Fica estabelecida por meio da nova lei a proibição tanto para as pessoas físicas como para as jurídicas a execução de qualquer tipo de atividade que envolva dados pessoais sem embasamento legal, do contrário, o ato do exercício será entendido como irregular. Portanto, é necessário obter autorização, principalmente os e-commerces que realizam coleta de dados. 
Segundo informações contidas na NR, a autorização não basta, é preciso levar ao conhecimento do cliente por qual razão os seus dados pessoais estão sendo tratados, dessa forma a Política de Privacidade de diversos sites será modificada (alterada). 
Como a nova Lei de Proteção aos Dados irá lidar com situações como: 
Dados especiais 
Existem casos que exigem a renovação do consentimento. No caso dos especiais ou sensíveis, como são chamados, e que estão relacionados à saúde, orientação sexual, persuasão política, entre demais situações. 
Diretos dos titulares 
Todos os titulares terão direitos às informações de compartilhamento de seus dados, assim também como os receptores dessas informações pessoais compartilhadas. 
Dados incorretos 
Caso esses dados estejam errados, o titular tem direto de solicitar as devidas alterações. 
Oposição dos clientes 
No caso de o cliente não estar de acordo com o tratamento aos seus dados, a instituição deve providenciar a exclusão ou esclarecer os motivos se por ventura não realizar a exclusão, apresentando a base legal para tal procedimento. 
E- commerces 
Para os e-commerces que fazem uso das técnicas de Growth Hacking, terão que se ajustar às novas medidas.

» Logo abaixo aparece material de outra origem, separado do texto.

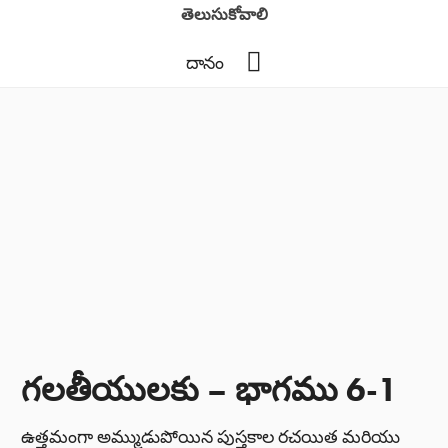
తెలుసుకోవాలి
YouTube
దానం
గలతీయులకు – భాగము 6-1
ఉత్తమంగా అమ్ముడుపోయిన పుస్తకాల రచయిత మరియు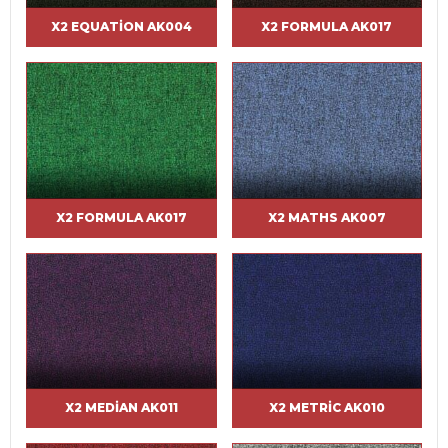
X2 EQUATION AK004
X2 FORMULA AK017
X2 FORMULA AK017
X2 MATHS AK007
X2 MEDIAN AK011
X2 METRIC AK010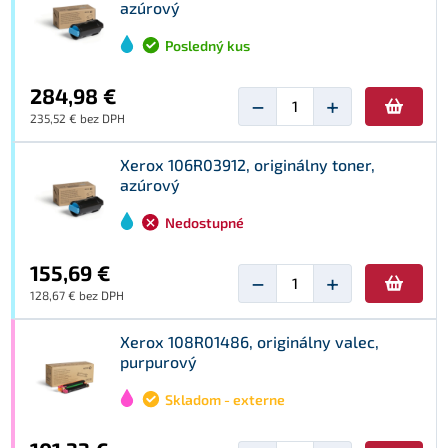
azúrový
Posledný kus
284,98 €
−
+
235,52 € bez DPH
Xerox 106R03912, originálny toner,
azúrový
Nedostupné
155,69 €
−
+
128,67 € bez DPH
Xerox 108R01486, originálny valec,
purpurový
Skladom - externe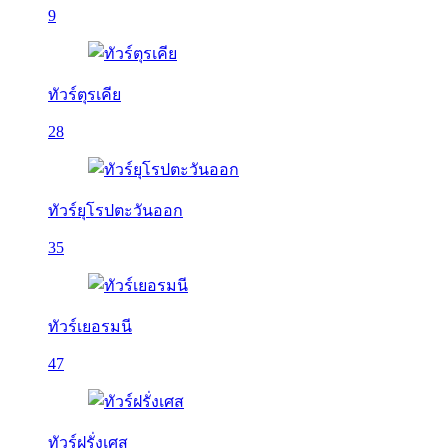
9
ทัวร์ตุรเคีย
28
ทัวร์ยุโรปตะวันออก
35
ทัวร์เยอรมนี
47
ทัวร์ฝรั่งเศส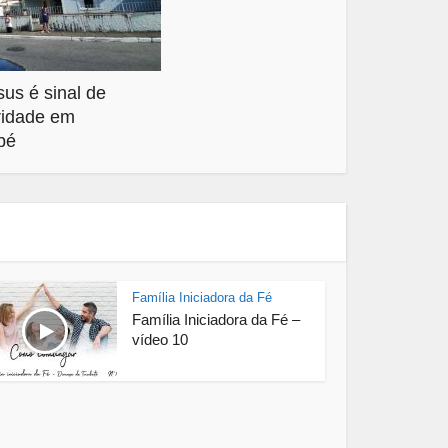
s é sinal de
ridade em
bé
Família Iniciadora da Fé
Família Iniciadora da Fé –
vídeo 10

Algumas técnicas utilizadas nas redes sociais, como atrair leads sem levar ao conhecimento do usuário, serão consideradas irregulares. 
Conheça outras obrigações estabelecidas pela nova Lei de Proteção de Dados 
A Lei Geral de Proteção de Dados cria medidas de proteção para os menores de idade. De acordo com NR, não está autorizada a utilização dos dados pessoais dos menores de idade. Portanto, cabe à empresa averiguar se os pais ou responsáveis estão cientes do tratamento de dados. 
A Lei também visa à importância de criar uma Autoridade Nacional de Proteção de Dados, que irá responder pela criação de normas, inspeção e assistência aos titulares dos dados. 
A referida legislação delibera a criação do Conselho de Proteção de Dados e de Privacidade que deverá ser constituído por diferentes departamentos da sociedade civil e do Estado como responsável por propor diretrizes e critérios estratégicos para criação de Política. 
Quanto ao setor empresarial, cabe a todo gestor providenciar com urgência todas as mudanças estabelecidas na nova legislação, não importando o segmento. É primordial entrar com medidas diretas de planejamento e execução de ações mais assertivas, com o objetivo de impedir situações indesejáveis que poderão comprometer o bom desenvolvimento da organização.